Saturday, February 11, 2012

Pemuda Jawa Terkesan dengan Aksen Melayu

Pertemuan singkat petang tadi memancing hasratku untuk menuliskannya di sebuah media. Ku pilih blog ini sebagai media utama ku. Kurang lebih setengah empat sore aku di telepon oleh Mul ketua Karang Karuna. Ia meminta ku untuk datang kerumahnya karena ada proposal yang harus di tanda tangani oleh sekretaris. 
Setiba di rumah Mul, aku tidak langsung masuk, aku melihat ada tamu, ku pikir tamu penting, jadi aku urung masuk. Aku langsung duduk di samping pelataran. Aku pun juga sudah terbiasa di rumah itu, mereka dulu juga adalah tetangga dekat sewaktu kecil. Dan sekarang kami sama-sama pindah, karena rumah yang kami dan mereka tinggali adalah rumah Dinas setempat, namun rumah kami masih tetap satu desa dan juga tidak terlalu jauh. 
Sembari menunggu aku mengobrol dengan Nandani sepupu Mul. Tak berapa lama, Mul memanggilku untuk masuk ke dalam. Sebelum duduk aku menyalami satu persatu tamu yang juga hadir, mereka menyambutku ramah. Aku duduk di kursi khusus tamu yang dekat dengan pintu. Di sampingku ada seorang pemuda jawa yang pernah ku lihat sewaktu menghadiri acara di rumah Kepala Desa. Menurut cerita ibuku, memang ada tiga remaja yang berasal dari jawa di kontrak untuk mengabdikan diri di desa kami. Mengabdikan dalam arti melakukan apa-apa saja kebutuhan penduduk yang belum sempat terpenuhi. Aku belum tahu jelas seperti apa tugas mereka. Beberapa hal yang ku ketahui, mereka terdiri dari dua remaja laki laki dan satu remaja perempuan. Mereka tinggal di kantor balai desa. Salah satunya yang sekarang sedang di hadapanku. 
Kembali ke lokasi di rumah Mul. Aku langsung di perlihatkan 2 unit proposal dan dua lembar surat permohonan yang harus ku tanda tangan, setelah ku baca dan ku tanda tangan ku berikan kepada pemuda jawa di sebelahku. 

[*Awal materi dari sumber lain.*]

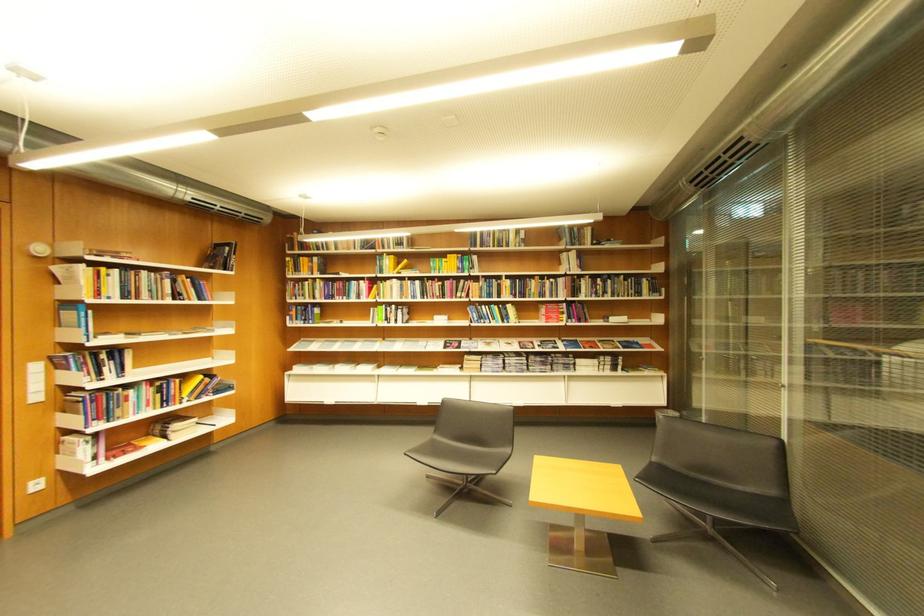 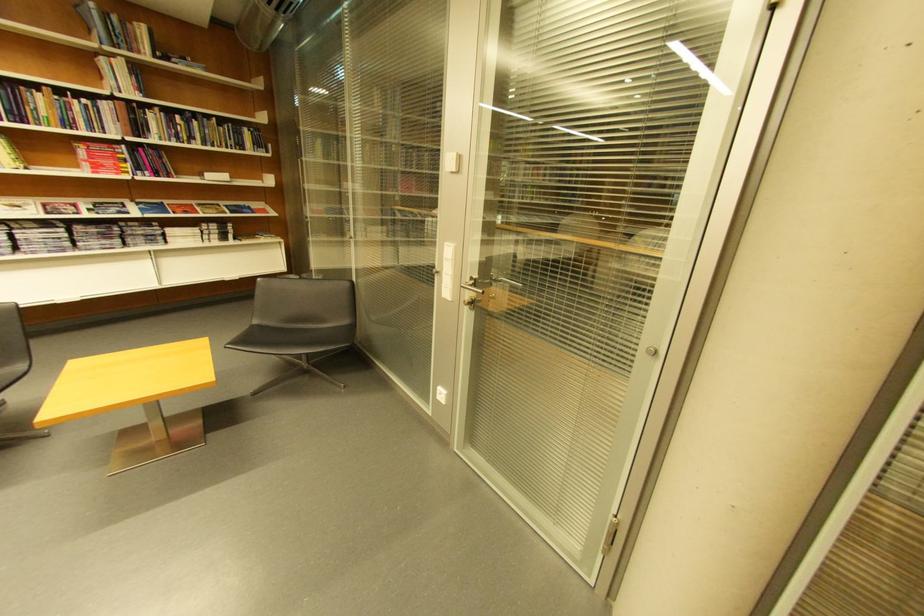 In the second image, find the point that corresponds to (x=619, y=284) in the first image.

(205, 124) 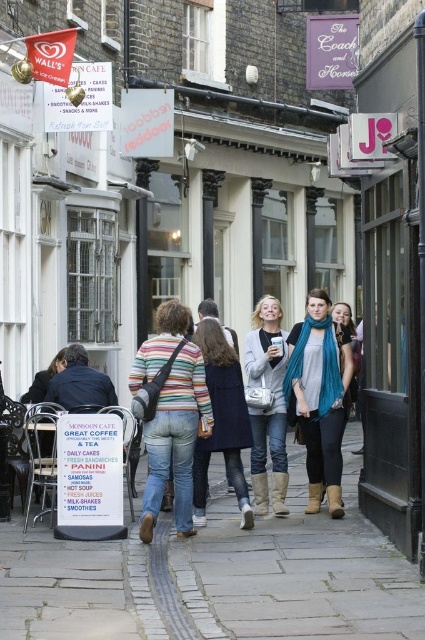 Does point (172, 598) come closer to viewer compared to point (201, 490)?

Yes, it is in front of point (201, 490).

Between gray stone pavement at center and striped fabric sweater at center, which one has less height?

gray stone pavement at center is shorter.

Is point (153, 624) positioned in front of point (206, 461)?

Yes, point (153, 624) is in front of point (206, 461).

Where is `gray stone pavement at center`? This screenshot has width=425, height=640. gray stone pavement at center is located at coordinates (217, 577).

Where is `gray stone pavement at center`? gray stone pavement at center is located at coordinates (217, 577).

Is point (214, 573) positioned in front of point (197, 416)?

Yes, it is.

You are a GUI agent. You are given a task and a screenshot of the screen. Output one action in this format:
    pyautogui.click(x=<x>, y=<y>)
    Task: Click on the gray stone pavement at center
    This screenshot has width=425, height=640.
    Given the screenshot: What is the action you would take?
    pyautogui.click(x=217, y=577)

Consider the image. Measure the distance between teal scarf at center and striped fabric sweater at center.

A distance of 1.18 meters exists between teal scarf at center and striped fabric sweater at center.

Who is positioned more to the right, teal scarf at center or striped fabric sweater at center?

teal scarf at center

Does point (340, 333) lie behind point (218, 368)?

Yes, it is behind point (218, 368).

I want to click on teal scarf at center, so click(x=320, y=396). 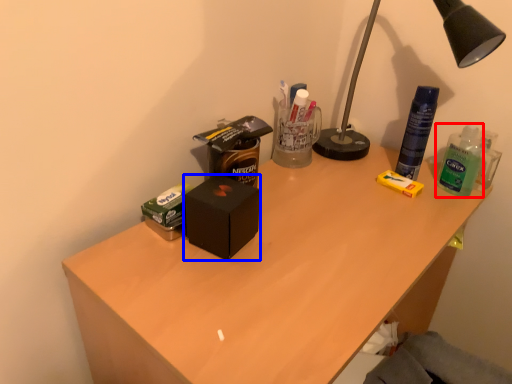 Question: Which point is closer to the camera, bottle (highlighted by a red box) or box (highlighted by a blue box)?

Choices:
 (A) bottle
 (B) box

Answer: (B) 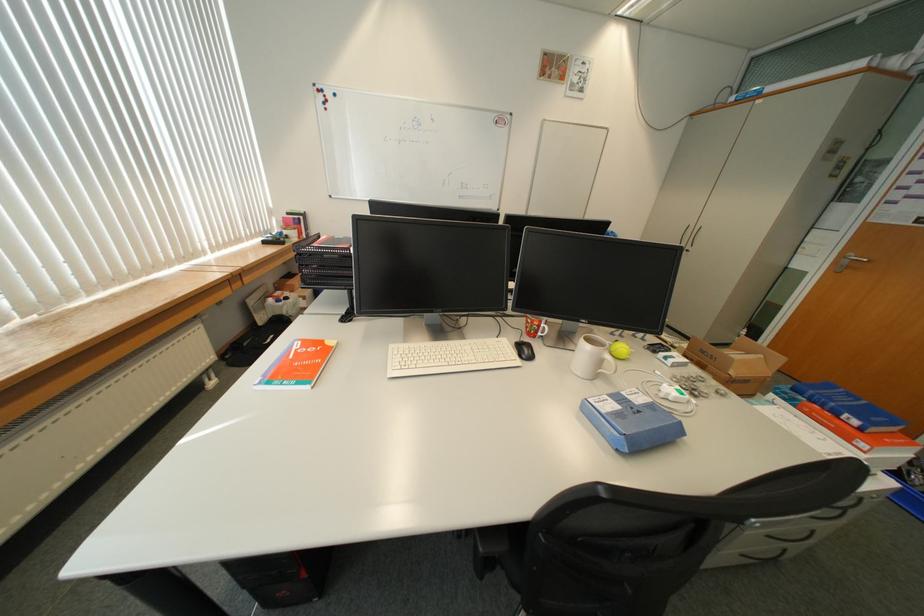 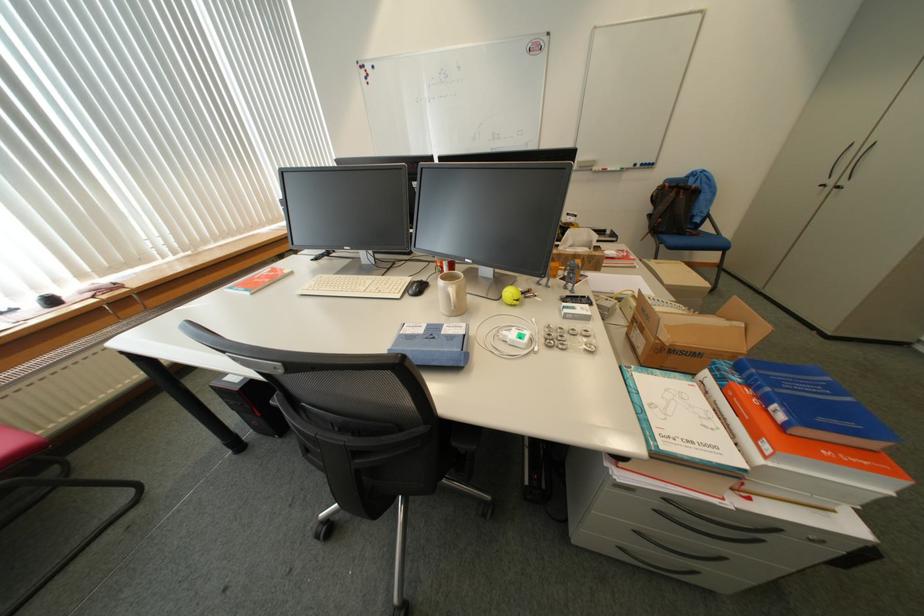 The point at (533,358) is marked in the first image. Where is the corresponding point in the second image?

(419, 293) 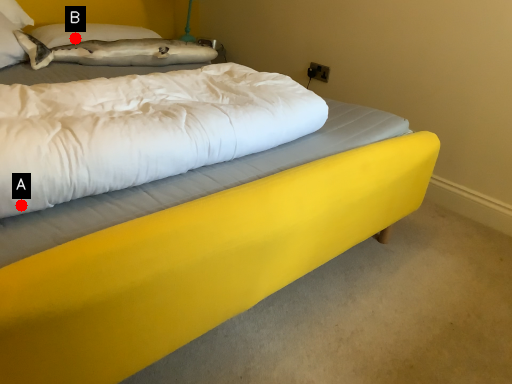 Question: Two points are circled on the image, labeled by A and B beside each circle. Which point is closer to the camera?

Choices:
 (A) A is closer
 (B) B is closer

Answer: (A) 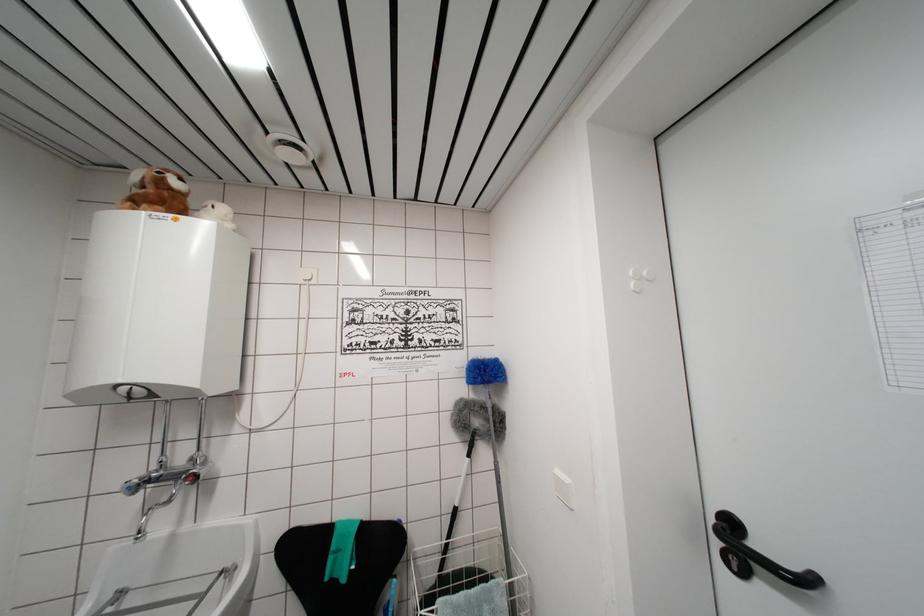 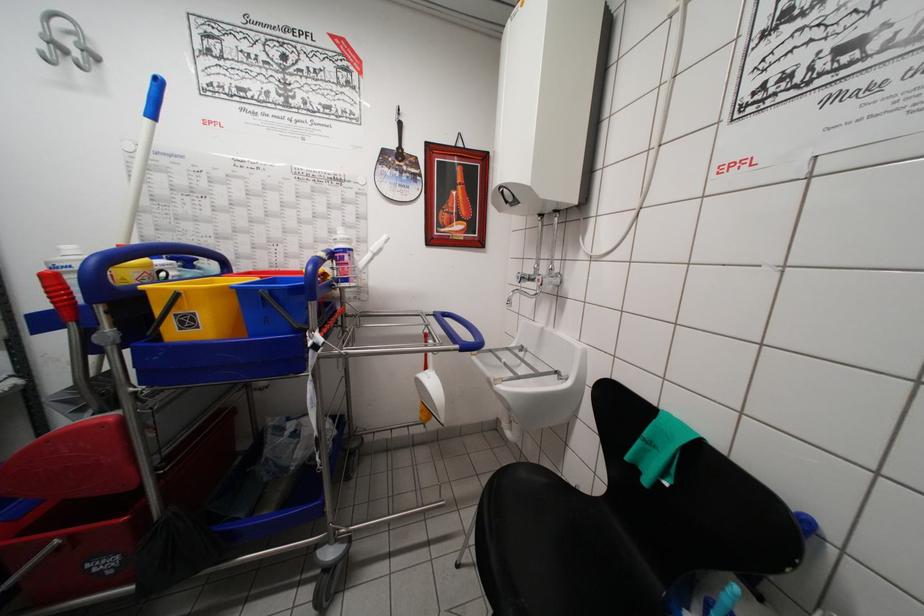 The point at (x=132, y=493) is marked in the first image. Where is the corresponding point in the second image?

(521, 282) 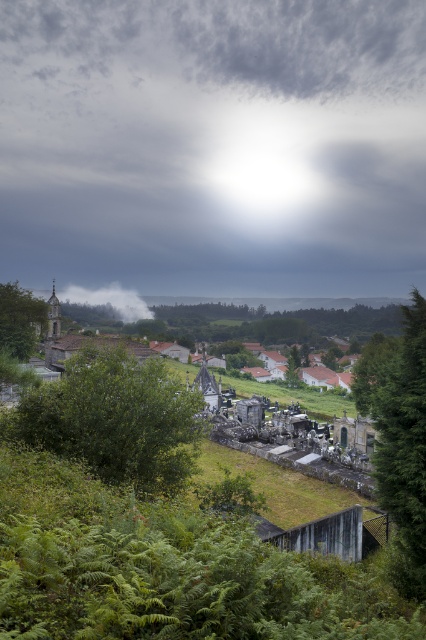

Setelah itu kami mengobrol, pemuda itu tampak penasaran dan banyak bertanya kepadaku. Yang paling sering ia tanyakan adalah lokasi, termasuk lokasi rumah dan kampusku. Ku rasa sangat wajar karena ia adalah pendatang baru di desa ku, bahkan di Kalimantan ini. 
Di sela-sela obrolah kami, pemuda yang bernama Imam itu mengomentari ku karena logat melayuku yang amat khas, kemudian dia bertanya tentang asal suku. Tak segan untukku menjawab bahwa aku berasal dari suku bugis. Dan pembicaraan kami beralih ke topik suku bugis yang dominan di desa kami. 
Obrolah panjang kami ternyata menguak perhatian Imam dengan bahasa ku yang ia bilang mirip dengan bahasa malaysia. Ia memancingku dengan tanya, mungkin ia sangat penasaran dengan bahasa melayu yang sangat khas dariku. Aku memang lebih suka berbahasa melayu meskipun dihadapan orang yang berbeda suku kecuali di saat formal. 
Akhirnya kami lebih banyak mengobrol tentang bahasa dan kosakata termasuk bahasa bugis. Dia menerangkan satu kosa kata bugis yang ia tahu adalah Mandre yang ia sebut dengan Menrei disertai dengan logat jawa khasnya. 
Menurutku sangat menarik jika ada seorang pemuda jawa yang tertarik dengan bahasa melayu. Di sini ia sangat menunjukan bahwa Indonesia meskipun dalam perbedaan masing-masing mempunyai banyak keunikan-keunikan termasuk dari segi bahasa yang merupakan kekayaan Indonesia.